Я мог бы честно ответить, что ничего страшного с нами не случится. А мог соврать, как она этого хотела, сказав, что ничего страшного с нами не случится. Я помню, как она перегнулась через стол, чтобы взять меня за руку. На рукав ее блузки попала капля кетчупа и начала впитываться. Мы и любили по-разному. Для меня каждый день вместе был как благословение. Она воспринимала все как должное и была уверена, что мы вместе навсегда.
— Мы… то есть ты и я, — сказала она, — мы будем в порядке. Я верю в это.
И меня, и Мэдисон воспитывали католиками. И свой атеизм мы исследовали вместе. Мы подводили друг друга к упрямым вопросам. Возможно ли, что никакого Создателя не существует? Неужели наша жизнь заканчивается со смертью? Борьба за рациональное восприятие мира сковала нас вместе. Наши родственники с их вдохновенными эсэмэсками и мейлами, в которых они настоятельно советовали нам отказаться от донорства органов, только усугубляли отчуждение, а значит, и обоюдную близость. Вечерами мы выстраивали свою систему взглядов, и усомниться в ней я мог только на вершине счастья, когда сложно было смириться с тем, что нет никакой высшей силы, которую можно за это поблагодарить.
— И что ты вот так, запросто, это говоришь? Что с нами все будет в порядке? — не унималась Мэдисон.
Официантка подошла подлить нам чаю со льдом, но, заметив, что Мэдисон плачет, развернулась на каблуках.

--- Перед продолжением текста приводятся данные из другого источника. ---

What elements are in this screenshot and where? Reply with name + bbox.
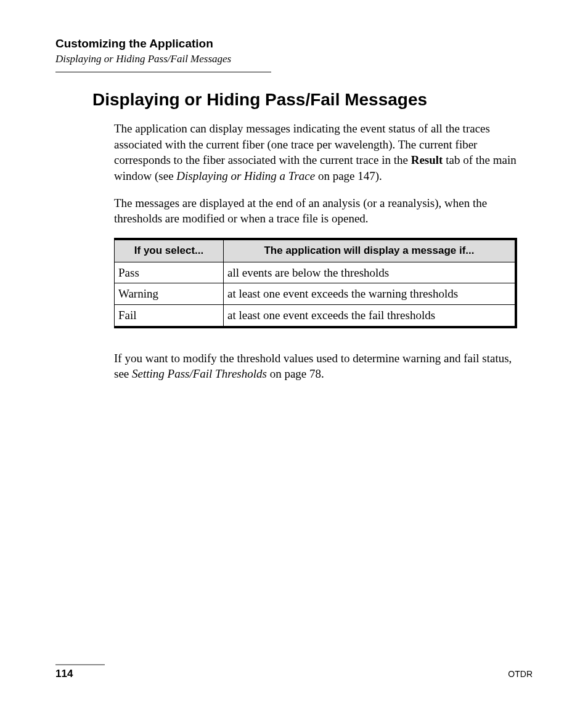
result-tab-ref: Result xyxy=(411,153,443,166)
table-row: Pass all events are below the thresholds xyxy=(115,262,517,283)
paragraph-2: The messages are displayed at the end of… xyxy=(114,195,517,227)
page-footer: 114 OTDR xyxy=(55,664,533,680)
text: on page 78. xyxy=(267,367,324,380)
cell-message: all events are below the thresholds xyxy=(224,262,517,283)
xref-setting-thresholds: Setting Pass/Fail Thresholds xyxy=(132,367,267,380)
table-row: Warning at least one event exceeds the w… xyxy=(115,283,517,305)
paragraph-3: If you want to modify the threshold valu… xyxy=(114,351,517,382)
chapter-subsection: Displaying or Hiding Pass/Fail Messages xyxy=(55,53,533,65)
page-number: 114 xyxy=(55,668,73,680)
cell-message: at least one event exceeds the warning t… xyxy=(224,283,517,305)
footer-rule xyxy=(55,664,105,665)
text: on page 147). xyxy=(315,169,382,182)
cell-select: Pass xyxy=(115,262,224,283)
doc-id: OTDR xyxy=(508,669,533,679)
cell-message: at least one event exceeds the fail thre… xyxy=(224,305,517,327)
table-head-select: If you select... xyxy=(115,239,224,262)
paragraph-1: The application can display messages ind… xyxy=(114,121,517,184)
chapter-title: Customizing the Application xyxy=(55,37,533,51)
header-rule xyxy=(55,71,271,73)
table-head-message: The application will display a message i… xyxy=(224,239,517,262)
cell-select: Warning xyxy=(115,283,224,305)
section-title: Displaying or Hiding Pass/Fail Messages xyxy=(92,90,533,110)
table-row: Fail at least one event exceeds the fail… xyxy=(115,305,517,327)
passfail-table: If you select... The application will di… xyxy=(114,238,517,328)
xref-displaying-hiding-trace: Displaying or Hiding a Trace xyxy=(176,169,315,182)
cell-select: Fail xyxy=(115,305,224,327)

— Тсс, дорогая, — произнес я чуть громче, чем нужно, чтоб было слышно окружающим, — все образуется.
Мэдисон на подобные реверансы всегда было наплевать. Двое лучших друзей в одиноком мире, остальное не важно.
— Обещай, что так и будет.
Часто, чтобы сделать людям приятное, нам приходится лгать.
— Я не могу тебе этого обещать.
Я произнес эту фразу, как будто репетировал ее для своего дебюта в мыльной опере. Что-то внутри меня обрадовалось, когда она разрыдалась.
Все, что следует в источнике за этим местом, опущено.